I’ve recently had a few reasons to doubt whether my workflow for uncertainty studies with correlations is optimal so wanted to ask the question and get some advice if possible. I’m dealing with a computational model with ~50 input variables and also want to know the sensitivities (knowing which variables aren’t important is just as valuable as which ones are in this case).

I’ll illustrate it with the example inspired from a previous post Sensitivity Analysis with Effective Quadratures - Blog - Discourse — equadratures:

We can setup the standard problem:

```
s1 = Parameter(distribution='Gaussian', shape_parameter_A=0., shape_parameter_B=1., order=3)
s2 = Parameter(distribution='Gaussian', shape_parameter_A=0., shape_parameter_B=1., order=3)
R = np.array([ [ 1.0, 0.8],
[ 0.8, 1.0]])
basis = Basis('total order')
poly = Poly([s1, s2], basis, method='least-squares', sampling_args={'sample-points':X_train,'sample-outputs':y_train})
```

In this case the training data has been generated from a Latin Hypercube (sampled over the same support but uniformly) in the expensive code.
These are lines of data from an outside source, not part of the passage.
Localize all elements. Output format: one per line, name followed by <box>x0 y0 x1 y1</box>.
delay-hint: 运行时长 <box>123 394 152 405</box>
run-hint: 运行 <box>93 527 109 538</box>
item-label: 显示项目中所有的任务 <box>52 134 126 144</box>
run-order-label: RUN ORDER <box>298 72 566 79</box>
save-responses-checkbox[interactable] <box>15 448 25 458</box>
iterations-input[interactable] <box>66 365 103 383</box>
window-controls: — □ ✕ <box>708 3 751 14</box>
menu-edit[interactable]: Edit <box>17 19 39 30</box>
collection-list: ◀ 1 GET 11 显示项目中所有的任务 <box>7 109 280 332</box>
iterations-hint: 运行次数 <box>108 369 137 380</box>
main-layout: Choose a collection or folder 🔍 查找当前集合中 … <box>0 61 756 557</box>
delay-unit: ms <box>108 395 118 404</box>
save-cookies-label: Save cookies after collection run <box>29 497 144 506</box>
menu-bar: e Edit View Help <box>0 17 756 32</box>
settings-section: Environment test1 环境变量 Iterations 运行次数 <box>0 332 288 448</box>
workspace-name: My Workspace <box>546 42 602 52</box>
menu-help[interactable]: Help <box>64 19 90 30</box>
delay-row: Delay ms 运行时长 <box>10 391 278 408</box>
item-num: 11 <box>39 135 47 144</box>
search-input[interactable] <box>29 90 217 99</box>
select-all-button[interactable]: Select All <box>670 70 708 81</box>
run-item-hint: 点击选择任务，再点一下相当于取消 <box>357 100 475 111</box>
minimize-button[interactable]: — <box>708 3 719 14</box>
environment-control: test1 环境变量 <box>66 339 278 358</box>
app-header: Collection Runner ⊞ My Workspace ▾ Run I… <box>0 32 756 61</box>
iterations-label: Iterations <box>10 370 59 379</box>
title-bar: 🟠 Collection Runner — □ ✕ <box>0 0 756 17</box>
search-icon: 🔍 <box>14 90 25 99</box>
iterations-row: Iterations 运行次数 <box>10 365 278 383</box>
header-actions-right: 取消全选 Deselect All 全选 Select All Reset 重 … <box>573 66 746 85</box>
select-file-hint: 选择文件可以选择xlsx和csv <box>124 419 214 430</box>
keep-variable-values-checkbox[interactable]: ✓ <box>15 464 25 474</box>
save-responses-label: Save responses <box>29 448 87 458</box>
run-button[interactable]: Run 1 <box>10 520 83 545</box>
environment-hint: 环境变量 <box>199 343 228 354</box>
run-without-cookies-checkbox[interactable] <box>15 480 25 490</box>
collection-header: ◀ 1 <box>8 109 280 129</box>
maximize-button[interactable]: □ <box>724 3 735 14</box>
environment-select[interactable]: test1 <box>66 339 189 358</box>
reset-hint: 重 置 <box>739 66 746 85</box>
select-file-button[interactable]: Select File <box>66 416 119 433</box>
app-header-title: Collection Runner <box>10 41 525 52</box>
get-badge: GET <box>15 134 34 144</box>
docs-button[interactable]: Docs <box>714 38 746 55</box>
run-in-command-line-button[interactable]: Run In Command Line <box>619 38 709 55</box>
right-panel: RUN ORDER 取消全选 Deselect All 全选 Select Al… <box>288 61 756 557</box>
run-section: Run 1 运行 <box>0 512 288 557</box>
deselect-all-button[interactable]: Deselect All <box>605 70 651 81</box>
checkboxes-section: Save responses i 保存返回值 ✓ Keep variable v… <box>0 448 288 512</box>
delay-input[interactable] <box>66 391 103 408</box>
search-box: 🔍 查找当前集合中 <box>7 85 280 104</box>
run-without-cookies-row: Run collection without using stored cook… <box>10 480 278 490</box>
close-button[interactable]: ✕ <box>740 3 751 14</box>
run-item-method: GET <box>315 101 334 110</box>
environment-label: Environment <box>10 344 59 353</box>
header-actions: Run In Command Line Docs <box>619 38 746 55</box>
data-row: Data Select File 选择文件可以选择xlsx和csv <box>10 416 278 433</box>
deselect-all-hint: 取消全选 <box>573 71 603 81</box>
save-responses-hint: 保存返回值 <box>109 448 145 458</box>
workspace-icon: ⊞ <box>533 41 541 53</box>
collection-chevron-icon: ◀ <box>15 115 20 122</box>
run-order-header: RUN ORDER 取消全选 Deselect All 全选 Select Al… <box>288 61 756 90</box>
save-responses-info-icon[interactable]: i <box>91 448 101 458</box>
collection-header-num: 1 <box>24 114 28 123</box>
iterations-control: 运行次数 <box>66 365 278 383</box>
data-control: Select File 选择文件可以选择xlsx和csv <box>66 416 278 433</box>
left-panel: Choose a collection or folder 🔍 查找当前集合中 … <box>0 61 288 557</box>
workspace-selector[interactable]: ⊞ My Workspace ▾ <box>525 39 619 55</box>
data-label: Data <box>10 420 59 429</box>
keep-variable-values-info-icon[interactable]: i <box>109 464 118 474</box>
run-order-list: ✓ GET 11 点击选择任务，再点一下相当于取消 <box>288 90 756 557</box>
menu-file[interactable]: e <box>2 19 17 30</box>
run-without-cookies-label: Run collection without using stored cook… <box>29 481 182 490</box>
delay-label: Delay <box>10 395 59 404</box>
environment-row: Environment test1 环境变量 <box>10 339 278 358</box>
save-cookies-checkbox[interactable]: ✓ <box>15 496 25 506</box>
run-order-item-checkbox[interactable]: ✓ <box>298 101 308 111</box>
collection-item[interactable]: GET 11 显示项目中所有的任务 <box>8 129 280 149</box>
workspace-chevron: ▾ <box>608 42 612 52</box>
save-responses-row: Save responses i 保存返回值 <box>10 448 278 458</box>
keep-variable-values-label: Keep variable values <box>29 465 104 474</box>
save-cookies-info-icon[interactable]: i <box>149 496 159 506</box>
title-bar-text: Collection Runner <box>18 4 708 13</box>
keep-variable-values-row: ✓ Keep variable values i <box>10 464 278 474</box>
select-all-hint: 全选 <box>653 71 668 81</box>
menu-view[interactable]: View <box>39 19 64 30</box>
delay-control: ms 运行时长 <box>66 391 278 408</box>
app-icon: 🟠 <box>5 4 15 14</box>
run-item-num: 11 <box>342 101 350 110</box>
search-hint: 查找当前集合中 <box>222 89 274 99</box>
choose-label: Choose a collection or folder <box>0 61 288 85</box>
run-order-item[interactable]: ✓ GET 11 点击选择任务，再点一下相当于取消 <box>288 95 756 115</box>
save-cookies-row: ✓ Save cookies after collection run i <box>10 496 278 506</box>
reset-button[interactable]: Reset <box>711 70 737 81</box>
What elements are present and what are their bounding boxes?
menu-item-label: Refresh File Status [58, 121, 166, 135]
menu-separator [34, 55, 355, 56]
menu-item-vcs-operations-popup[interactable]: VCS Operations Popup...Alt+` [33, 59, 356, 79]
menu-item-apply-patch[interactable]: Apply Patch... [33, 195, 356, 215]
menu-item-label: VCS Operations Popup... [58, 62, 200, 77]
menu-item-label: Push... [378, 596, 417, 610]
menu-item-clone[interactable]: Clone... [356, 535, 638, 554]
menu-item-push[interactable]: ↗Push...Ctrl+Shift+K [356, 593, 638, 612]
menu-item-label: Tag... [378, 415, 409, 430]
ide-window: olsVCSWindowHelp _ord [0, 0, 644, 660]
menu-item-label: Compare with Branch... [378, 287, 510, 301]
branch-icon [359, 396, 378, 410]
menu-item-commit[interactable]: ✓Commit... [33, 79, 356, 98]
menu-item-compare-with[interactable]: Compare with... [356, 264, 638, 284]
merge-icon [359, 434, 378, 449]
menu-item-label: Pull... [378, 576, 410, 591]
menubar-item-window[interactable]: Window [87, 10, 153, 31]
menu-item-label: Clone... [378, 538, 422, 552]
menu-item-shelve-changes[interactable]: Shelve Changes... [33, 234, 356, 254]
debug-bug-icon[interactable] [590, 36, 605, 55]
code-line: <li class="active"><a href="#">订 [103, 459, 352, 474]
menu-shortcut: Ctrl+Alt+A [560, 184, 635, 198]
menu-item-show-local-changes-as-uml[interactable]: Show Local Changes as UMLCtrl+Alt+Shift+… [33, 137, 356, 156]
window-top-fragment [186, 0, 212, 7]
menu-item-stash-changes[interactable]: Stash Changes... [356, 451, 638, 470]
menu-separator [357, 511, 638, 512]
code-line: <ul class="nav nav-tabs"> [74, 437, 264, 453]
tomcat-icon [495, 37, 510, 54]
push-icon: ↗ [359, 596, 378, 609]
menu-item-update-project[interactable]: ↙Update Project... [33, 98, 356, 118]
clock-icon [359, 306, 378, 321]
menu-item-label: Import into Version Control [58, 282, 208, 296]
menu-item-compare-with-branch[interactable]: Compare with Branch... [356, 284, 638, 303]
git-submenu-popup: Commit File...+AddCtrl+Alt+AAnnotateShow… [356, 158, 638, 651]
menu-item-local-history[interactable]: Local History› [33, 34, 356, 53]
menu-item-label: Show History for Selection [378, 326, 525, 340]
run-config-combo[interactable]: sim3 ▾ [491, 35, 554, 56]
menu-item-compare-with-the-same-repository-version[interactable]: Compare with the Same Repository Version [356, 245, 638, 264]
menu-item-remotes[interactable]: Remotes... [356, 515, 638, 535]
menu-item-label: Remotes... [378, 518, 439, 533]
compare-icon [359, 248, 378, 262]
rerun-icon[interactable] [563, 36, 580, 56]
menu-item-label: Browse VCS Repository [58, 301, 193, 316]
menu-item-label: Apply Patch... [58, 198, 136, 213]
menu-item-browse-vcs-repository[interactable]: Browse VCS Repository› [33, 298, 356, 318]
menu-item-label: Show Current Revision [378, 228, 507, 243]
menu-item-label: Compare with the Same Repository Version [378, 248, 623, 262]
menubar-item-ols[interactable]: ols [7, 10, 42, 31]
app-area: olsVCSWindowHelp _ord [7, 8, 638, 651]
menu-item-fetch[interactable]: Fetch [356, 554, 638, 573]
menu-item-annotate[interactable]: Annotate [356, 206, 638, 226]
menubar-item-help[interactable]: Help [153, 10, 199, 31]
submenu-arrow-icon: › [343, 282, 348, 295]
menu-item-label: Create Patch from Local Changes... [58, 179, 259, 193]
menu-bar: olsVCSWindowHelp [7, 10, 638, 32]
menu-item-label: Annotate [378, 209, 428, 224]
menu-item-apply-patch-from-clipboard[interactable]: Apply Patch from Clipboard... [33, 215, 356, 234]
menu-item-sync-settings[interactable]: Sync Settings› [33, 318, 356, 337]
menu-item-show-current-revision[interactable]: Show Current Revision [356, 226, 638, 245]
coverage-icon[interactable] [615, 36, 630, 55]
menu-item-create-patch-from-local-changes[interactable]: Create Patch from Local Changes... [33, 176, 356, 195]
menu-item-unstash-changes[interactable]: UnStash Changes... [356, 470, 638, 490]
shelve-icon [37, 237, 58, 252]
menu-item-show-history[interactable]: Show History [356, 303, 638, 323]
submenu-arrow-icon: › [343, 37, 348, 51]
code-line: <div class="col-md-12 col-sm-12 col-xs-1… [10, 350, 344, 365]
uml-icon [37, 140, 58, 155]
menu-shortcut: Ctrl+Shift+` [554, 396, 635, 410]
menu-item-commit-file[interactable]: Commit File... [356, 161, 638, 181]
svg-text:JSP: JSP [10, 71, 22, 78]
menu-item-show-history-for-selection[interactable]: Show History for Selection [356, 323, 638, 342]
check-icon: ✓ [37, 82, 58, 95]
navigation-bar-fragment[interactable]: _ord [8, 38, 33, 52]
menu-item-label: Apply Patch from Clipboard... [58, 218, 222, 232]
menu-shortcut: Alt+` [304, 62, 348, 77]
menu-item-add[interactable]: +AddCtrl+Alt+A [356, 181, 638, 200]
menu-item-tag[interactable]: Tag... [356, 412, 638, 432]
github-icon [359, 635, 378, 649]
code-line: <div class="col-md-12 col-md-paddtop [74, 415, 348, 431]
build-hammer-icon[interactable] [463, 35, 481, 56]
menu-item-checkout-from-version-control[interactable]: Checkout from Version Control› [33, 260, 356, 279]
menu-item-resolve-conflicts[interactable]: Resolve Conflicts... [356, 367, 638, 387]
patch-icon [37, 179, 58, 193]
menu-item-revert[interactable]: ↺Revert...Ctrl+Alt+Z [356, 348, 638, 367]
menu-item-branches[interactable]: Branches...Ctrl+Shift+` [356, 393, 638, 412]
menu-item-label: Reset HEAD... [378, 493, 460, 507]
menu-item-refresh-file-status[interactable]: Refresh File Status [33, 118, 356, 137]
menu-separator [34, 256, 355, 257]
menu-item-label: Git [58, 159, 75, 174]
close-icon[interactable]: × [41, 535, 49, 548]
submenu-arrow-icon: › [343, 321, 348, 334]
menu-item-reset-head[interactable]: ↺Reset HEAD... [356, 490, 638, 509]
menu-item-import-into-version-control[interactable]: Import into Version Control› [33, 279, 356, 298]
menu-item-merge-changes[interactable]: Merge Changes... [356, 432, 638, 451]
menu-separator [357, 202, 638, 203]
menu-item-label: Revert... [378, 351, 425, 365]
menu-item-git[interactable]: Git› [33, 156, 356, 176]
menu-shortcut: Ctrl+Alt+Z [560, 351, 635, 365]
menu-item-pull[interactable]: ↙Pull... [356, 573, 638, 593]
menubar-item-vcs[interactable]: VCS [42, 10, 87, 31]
The reason behind sampling from a uniform distribution in the training data is to get the best representation of the full design space. Is there anything wrong with doing this? Specifically fitting the model with uniform data despite investigating Gaussian input uncertainties?

With the independent poly defined it can now be transformed to account for the correlations:

```
corr = Correlations(poly, R)
corr.set_model(y_train_corr)
poly2 = corr.get_transformed_poly()
poly2.get_mean_and_variance()
```

The problem here is that in order to get the poly to feed into Correlations it needs the X_train and y_train datasets and then in order to use the correlated one that also needs fitting and so it requires two full sets of runs of the expensive code which feels inefficient. I suspect there’s a way of bypassing one of these but I’m not sure how. This is the main problem I’m having and I’ve recently been resorting to just doing correlated Monte Carlo with the previous independent poly instead of creating a Correlations instance.

I think a more effective way to do the UQ study generally here is to use subspaces and sample in the projected space as I have so many variables but I’m not clear how this would be set up for the correlated inputs case. The sensitivity metrics are also important but I think the weightings of the subspace vector would give me enough here to get an insight into what’s driving the most change in the design space.